The thesis delivers one such solution in form of a novel data acquisition unit. It monitors photovoltaic modules and non-intrusively obtains dynamic I-V characteristics and provides its subsequent analysis. The performance of the method is tested on several module technologies and the findings are encouraging enough that the method is protected by a patent.

The diagnostics significantly depends on understanding the complex interaction of factors that influence the performance of photovoltaic modules. Since the degradation is difficult to quantify at the macro-level of a module, there is a lack of simulation tools to efficiently model a degraded module. Many authors either simplify the model of the module to such extent that the inner workings are lost or go to such detail, that it is not possible to simulate the micro-effects on the macro-scale due to the computational cost. In this regard, the thesis presents a novel model of a degraded photovoltaic module, which simulates the sub-cell level detail, while efficiently evaluating the overall I-V characteristic of the module.
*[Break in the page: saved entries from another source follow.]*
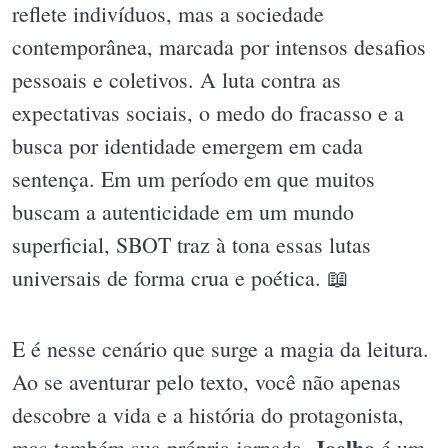
reflete indivíduos, mas a sociedade
contemporânea, marcada por intensos desafios
pessoais e coletivos. A luta contra as
expectativas sociais, o medo do fracasso e a
busca por identidade emergem em cada
sentença. Em um período em que muitos
buscam a autenticidade em um mundo
superficial, SBOT traz à tona essas lutas
universais de forma crua e poética. 📖
E é nesse cenário que surge a magia da leitura.
Ao se aventurar pelo texto, você não apenas
descobre a vida e a história do protagonista,
Joelho
mas também sua própria jornada.
é um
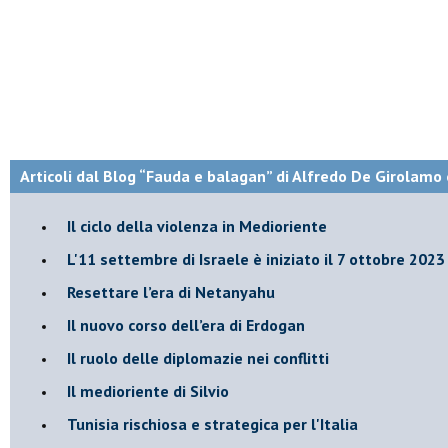
Articoli dal Blog “Fauda e balagan” di Alfredo De Girolamo 
Il ciclo della violenza in Medioriente
L'11 settembre di Israele è iniziato il 7 ottobre 2023
Resettare l’era di Netanyahu
​Il nuovo corso dell’era di Erdogan
Il ruolo delle diplomazie nei conflitti
Il medioriente di Silvio
Tunisia rischiosa e strategica per l'Italia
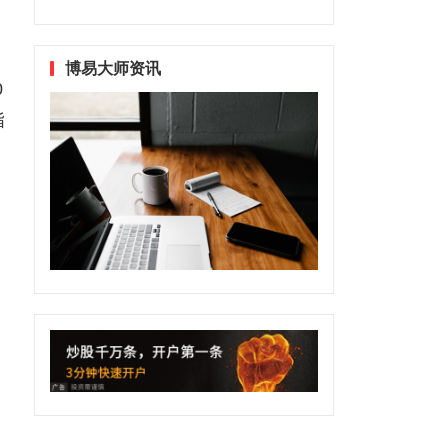
博易大师资讯
0
指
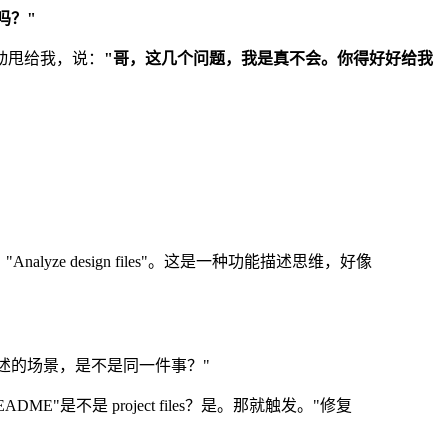
吗？"
动甩给我，说：
"哥，这几个问题，我是真不会。你得好好给我
chemas"、"Analyze design files"。这是一种功能描述思维，好像
n 描述的场景，是不是同一件事？"
EADME"是不是 project files？是。那就触发。"修复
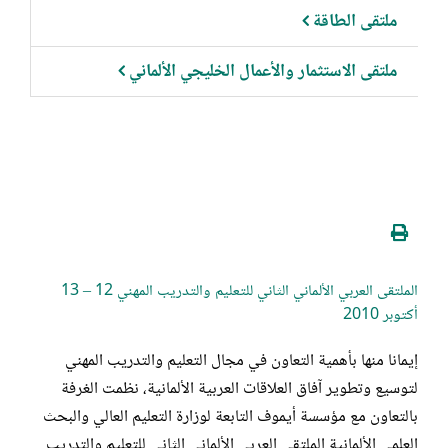
ملتقى الطاقة
ملتقى الاستثمار والأعمال الخليجي الألماني
الملتقى العربي الألماني الثاني للتعليم والتدريب المهني 12 – 13
أكتوبر 2010
إيمانا منها بأهمية التعاون في مجال التعليم والتدريب المهني
لتوسيع وتطوير آفاق العلاقات العربية الألمانية، نظمت الغرفة
بالتعاون مع مؤسسة أيموف التابعة لوزارة التعليم العالي والبحث
العلمي الألمانية الملتقى العربي الألماني الثاني للتعليم والتدريب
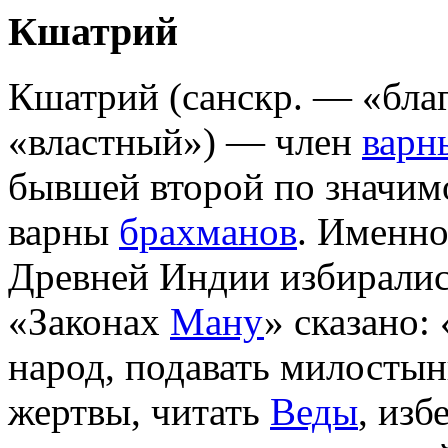
Кшатрий
Кшатрий (санскр. — «бла
«властный») — член
варн
бывшей второй по значим
варны
брахманов
. Именно
Древней Индии избиралис
«Законах
Ману
» сказано:
народ, подавать милосты
жертвы, читать
Веды
, изб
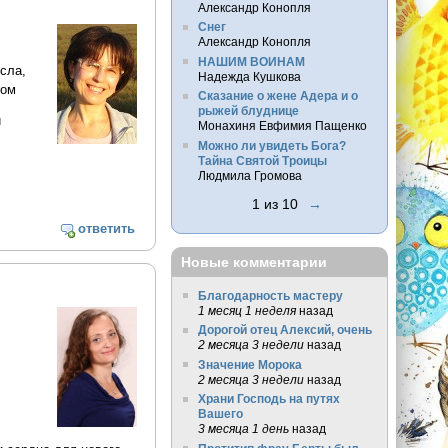
Александр Конопля
Снег
Александр Конопля
НАШИМ ВОИНАМ
сла,
Надежда Кушкова
вом
Сказание о жене Адера и о
рыжей блуднице
и
Монахиня Евфимия Пащенко
Можно ли увидеть Бога?
Тайна Святой Троицы
Людмила Громова
1 из 10
→
ответить
Новые комментарии
Благодарность мастеру
1 месяц 1 неделя
назад
Дорогой отец Алексий, очень
2 месяца 3 недели
назад
Значение Морока
2 месяца 3 недели
назад
Храни Господь на путях
Вашего
3 месяца 1 день
назад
Furthermore, the proposed model is only a part of a diagnostic method, which further incorporates the I-V characteristic of a module and its electroluminescent image and applies machine learning concepts to deliver a solution that is capable of characterizing individual photovoltaic cells without accessing them directly. This solution has the potential to perform diagnostics on a large scale simply by using the already available data, thus not incurring additional costs.

Despite photovoltaics being both active research and industrial field for the past 3 decades, new technologies are being delivered every year. Regarding the photovoltaic modules, the author is glad to enter the research at this point in time, as the photovoltaics are undergoing a massive shift, overhauling the standard design of photovoltaic cells to raise their efficiency from well established $18 % to $22 % by simply allowing the sunlight to reach the silicon substrate from the rear side. Since this design has no long-term data on degradation, the presented research in this thesis performs a novel way of comparative testing of standard monofacial cells and novel bifacial cells by carefully inducing the same degradation on both. This allows comparing the performance under degradation of both cell types in a fair manner. To ensure the results are not tied to a performance at the cell level, a novel way of investigating the impact of cell-level degradation on the string level performance is proposed in a form of virtual photovoltaic string. A virtual photovoltaic string mimics its real-world counterpart but does not require any hardware, thus the investigation is free from external factors and inexpensive.

The thesis presents the above topics in reversed order, from testing of photovoltaic cells to modeling photovoltaic modules to diagnosing the changes using a data acquisition unit. This is motivated by a didactic perspective to build the reader's understanding of the hurdles in photovoltaics step-by-step since the concepts covered in chronological order go from engineering to fundamental level. Therefore, reversing the order allows the reader to gain an understanding of issues related to photovoltaics first and later on to learn about proposed engineering solutions.